Javi Fernández

Personal information
- Full name: Francisco Javier Fernández Luque
- Date of birth: 22 February 1988 (age 37)
- Place of birth: Torre del Mar, Spain
- Height: 1.71 m (5 ft 7 in)
- Position(s): Winger

Team information
- Current team: Vélez

Youth career
- Málaga

Senior career*
- Years: Team / Apps / (Gls)
- 2006–2007: Málaga B / 8 / (1)
- 2007–2008: Vélez / 38 / (10)
- 2008–2009: Almería B / 33 / (5)
- 2009–2010: Vélez / 19 / (7)
- 2010–2012: Toledo / 62 / (11)
- 2012–2013: Ronda / 13 / (1)
- 2013–2014: Algeciras / 41 / (2)
- 2014: Mumbai City / 4 / (0)
- 2015: Europa / 2 / (0)
- 2016–2017: Vélez / 12 / (0)
- 2017: San Roque / 18 / (2)
- 2017: St Joseph's / 6 / (0)
- 2018–2020: Vélez / 36 / (5)
- 2020–2021: Rincón
- 2022–2024: Torre del Mar / 76 / (8)

= Javi Fernández (footballer, born 1988) =

Spanish footballer

Francisco Javier 'Javi' Fernández Luque (born 22 February 1988) is a Spanish footballer who plays as a left winger.

==Football career==
Born in Torre del Mar, Province of Málaga, Andalusia, Fernández was a Málaga CF youth graduate. He made his senior debut for the reserves on 3 December 2006 by starting in a 0–2 Segunda División B away loss against AD Ceuta, and scored his first goal the following 25 February in a 2–1 win at CF Villanovense.

Fernández left the club in the summer of 2007, and subsequently resumed his career in the third level but also in Tercera División, representing Vélez CF (two stints), UD Almería B, CD Toledo, CD Ronda and Algeciras CF. He experienced two promotions and three relegations with Toledo and Algeciras, notably netting ten times for the former team in the 2010–11 campaign.

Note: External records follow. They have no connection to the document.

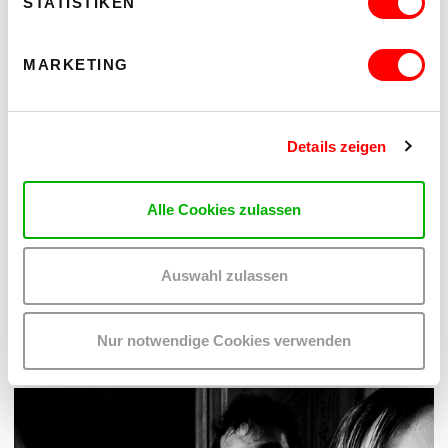
STATISTIKEN
MARKETING
Details zeigen
DER TÄUBLING
Alle Cookies zulassen
PLATZKONZERTE 2026
Di 11.8.2026
20.30
Auswahl zulassen
Hof
Nur notwendige Cookies verwenden
MEHR LESEN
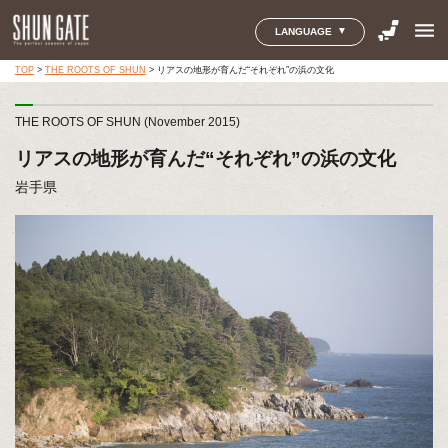
menu
LANGUAGE
TOP
>
THE ROOTS OF SHUN
>
リアスの地形が育んだ“それぞれ”の浜の文化
THE ROOTS OF SHUN (November 2015)
リアスの地形が育んだ“それぞれ”の浜の文化
岩手県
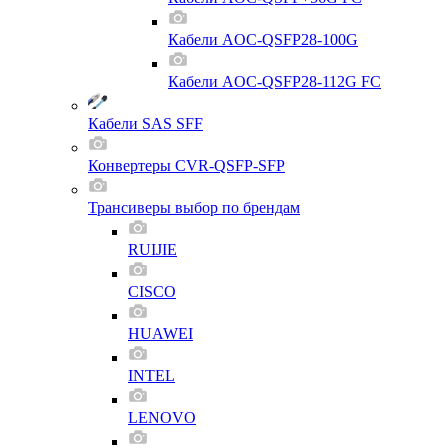
Кабели AOC-QSFP28-100G
Кабели AOC-QSFP28-112G FC
Кабели SAS SFF
Конвертеры CVR-QSFP-SFP
Трансиверы выбор по брендам
RUIJIE
CISCO
HUAWEI
INTEL
LENOVO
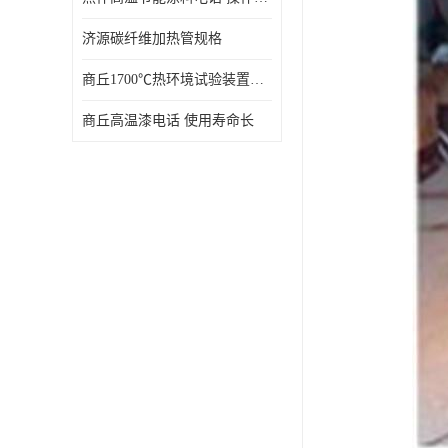
济源碳纤维加热管规格
商丘1700℃热环境试验装置厂家 技术成熟
商丘高温漆电话 使用寿命长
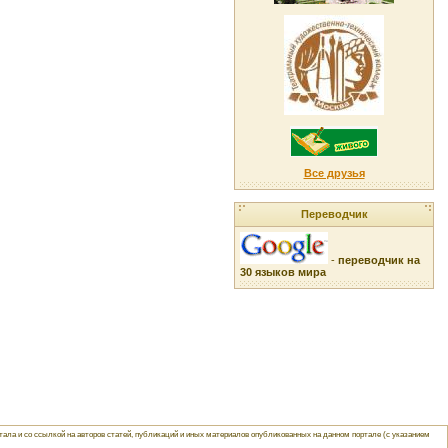
Все друзья
Переводчик
-
переводчик на
30 языков мира
ла и со ссылкой на авторов статей, публикаций и иных материалов опубликованных на данном портале (с указанием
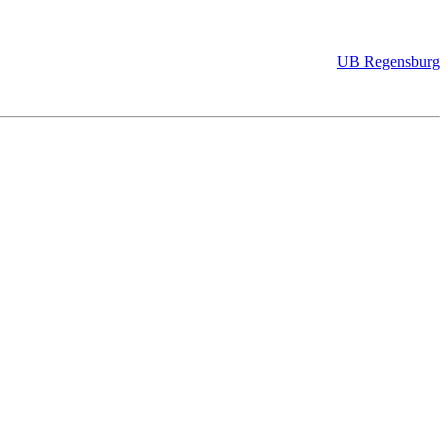
UB Regensburg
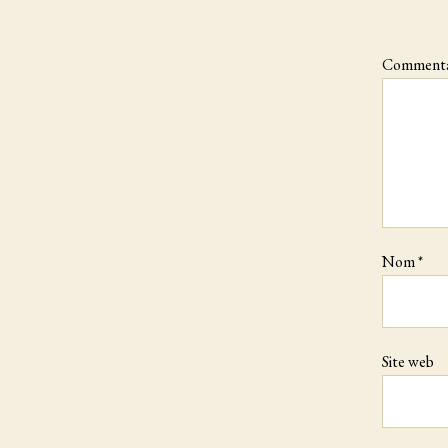
Commenta
Nom
*
Site web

In August 2014, Fernández was included in the inaugural draft of the newly-formed Indian Super League. Picked up by Mumbai City FC, he made his professional debut on 9 November by replacing Tiago Ribeiro in a 0–0 away draw against FC Goa.

Fernández left India at the end of the season, and joined Gibraltarian side Europa F.C. on 18 July 2015. He played twice in the league and featured in their UEFA Europa League run, before being sidelined due to a testicular cancer.

Back to full fitness in July 2016, Fernández returned to Vélez before moving to fellow fourth tier club CD San Roque the following January. In July 2017 he signed for St Joseph's F.C. also from the Gibraltar top flight, and made his full debut with the Saints on 14 October by coming on as an 87th-minute substitute in a 1–0 defeat of Glacis United FC.

On 1 December 2017, Fernández rejoined Vélez for a fourth spell.